*Your assignment:*
Leave out the pictures and restate every entry word for word.
Top of Exercise inputs
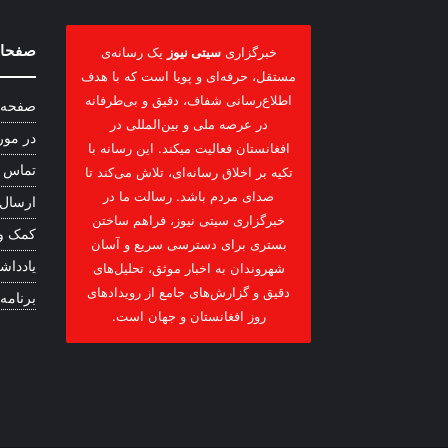
صفحات
خبرگزاری
سیتی نیوز
یک رسانه‌ی
مستقل، حرفه‌ای و پویا است که با هدف
اطلاع‌رسانی شفاف، دقیق و بی‌طرفانه
صفحه 
در عرصه ملی و بین‌المللی در
در مور
افغانستان فعالیت میکند. این رسانه با
تماس ب
تکیه بر اخلاق رسانه‌ای، تلاش می‌کند تا
صدای مردم باشد. رسالت ما در
ارسال
خبرگزاری سیتی نیوز، فراهم ساختن
کمک و
بستری برای دسترسی سریع و آسان
یادداشت
شهروندان به اخبار موثق، تحلیل‌های
دقیق و گزارش‌های جامع از رویدادهای
برنامه
روز افغانستان و جهان است.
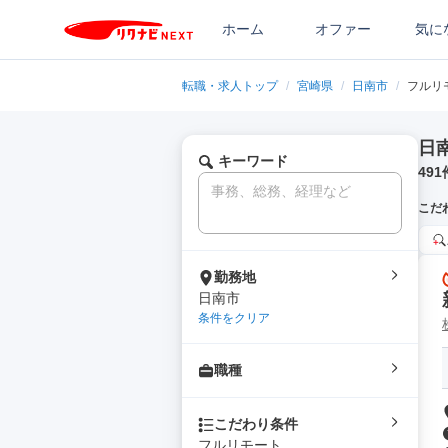
ホーム
オファー
気に
転職・求人トップ
/
宮崎県
/
日南市
/
フルリ
日
キーワード
491
こだ
勤務地
日南市
条件をクリア
職種
こだわり条件
フルリモート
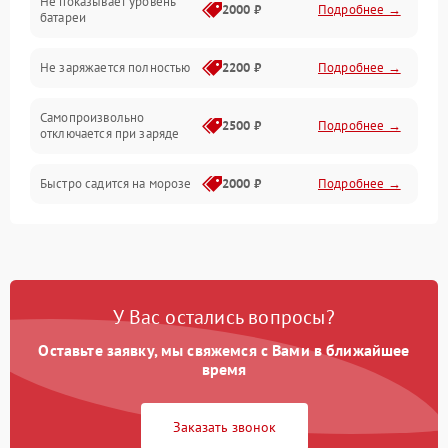
Не показывает уровень
Электроника и управление
2000 ₽
Подробнее →
батареи
Общие поломки
Не заряжается полностью
2200 ₽
Подробнее →
Режим работы
Самопроизвольно
2500 ₽
Подробнее →
отключается при заряде
Проблемы с механикой
Быстро садится на морозе
2000 ₽
Подробнее →
Батарея
Механические повреждения
У Вас остались вопросы?
Оставьте заявку, мы свяжемся с Вами в ближайшее
время
Заказать звонок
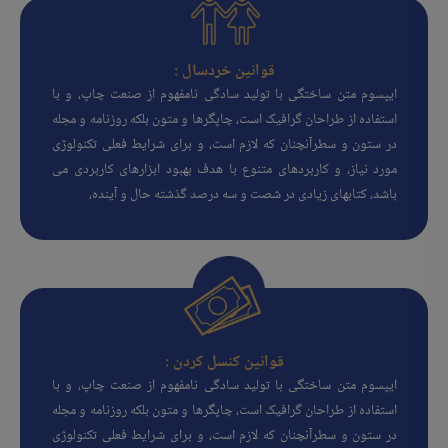
قوانین خردسال :
ایپسوم متن ساختگی با تولید سادگی نامفهوم از صنعت چاپ، و با
استفاده از طراحان گرافیک است، چاپگرها و متون بلکه روزنامه و مجله
در ستون و سطرآنچنان که لازم است، و برای شرایط فعلی تکنولوژی
مورد نیاز، و کاربردهای متنوع با هدف بهبود ابزارهای کاربردی می
باشد، کتابهای زیادی در شصت و سه درصد گذشته حال و آینده،
قوانین کنسل کردن :
ایپسوم متن ساختگی با تولید سادگی نامفهوم از صنعت چاپ، و با
استفاده از طراحان گرافیک است، چاپگرها و متون بلکه روزنامه و مجله
در ستون و سطرآنچنان که لازم است، و برای شرایط فعلی تکنولوژی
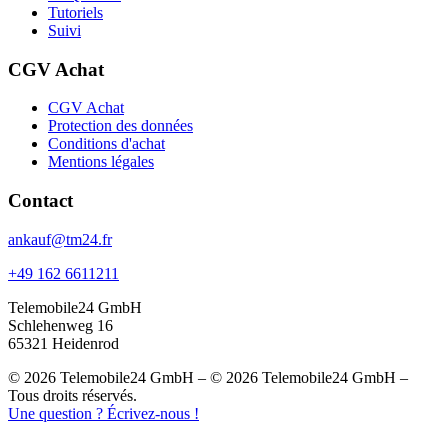
Tutoriels
Suivi
CGV Achat
CGV Achat
Protection des données
Conditions d'achat
Mentions légales
Contact
ankauf@tm24.fr
+49 162 6611211
Telemobile24 GmbH
Schlehenweg 16
65321 Heidenrod
© 2026 Telemobile24 GmbH – © 2026 Telemobile24 GmbH –
Tous droits réservés.
Une question ? Écrivez-nous !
Bottom of Exercise inputs
*Expected output:*
صفحات
خبرگزاری
سیتی نیوز
یک رسانه‌ی
مستقل، حرفه‌ای و پویا است که با هدف
اطلاع‌رسانی شفاف، دقیق و بی‌طرفانه
صفحه 
در عرصه ملی و بین‌المللی در
در مور
افغانستان فعالیت میکند. این رسانه با
تماس ب
تکیه بر اخلاق رسانه‌ای، تلاش می‌کند تا
صدای مردم باشد. رسالت ما در
ارسال
خبرگزاری سیتی نیوز، فراهم ساختن
کمک و
بستری برای دسترسی سریع و آسان
یادداشت
شهروندان به اخبار موثق، تحلیل‌های
دقیق و گزارش‌های جامع از رویدادهای
برنامه
روز افغانستان و جهان است.
ホーム
オファー
気に
転職・求人トップ
/
宮崎県
/
日南市
/
フルリ
日
キーワード
491
こだ
勤務地
日南市
条件をクリア
職種
こだわり条件
フルリモート
Не показывает уровень
Электроника и управление
2000 ₽
Подробнее →
батареи
Общие поломки
Не заряжается полностью
2200 ₽
Подробнее →
Режим работы
Самопроизвольно
2500 ₽
Подробнее →
отключается при заряде
Проблемы с механикой
Быстро садится на морозе
2000 ₽
Подробнее →
Батарея
Механические повреждения
У Вас остались вопросы?
Оставьте заявку, мы свяжемся с Вами в ближайшее
время
Заказать звонок
قوانین خردسال :
ایپسوم متن ساختگی با تولید سادگی نامفهوم از صنعت چاپ، و با
استفاده از طراحان گرافیک است، چاپگرها و متون بلکه روزنامه و مجله
در ستون و سطرآنچنان که لازم است، و برای شرایط فعلی تکنولوژی
مورد نیاز، و کاربردهای متنوع با هدف بهبود ابزارهای کاربردی می
باشد، کتابهای زیادی در شصت و سه درصد گذشته حال و آینده،
قوانین کنسل کردن :
ایپسوم متن ساختگی با تولید سادگی نامفهوم از صنعت چاپ، و با
استفاده از طراحان گرافیک است، چاپگرها و متون بلکه روزنامه و مجله
در ستون و سطرآنچنان که لازم است، و برای شرایط فعلی تکنولوژی
Tutoriels
Suivi
CGV Achat
CGV Achat
Protection des données
Conditions d'achat
Mentions légales
Contact
ankauf@tm24.fr
+49 162 6611211
Telemobile24 GmbH
Schlehenweg 16
65321 Heidenrod
© 2026 Telemobile24 GmbH – © 2026 Telemobile24 GmbH –
Tous droits réservés.
Une question ? Écrivez-nous !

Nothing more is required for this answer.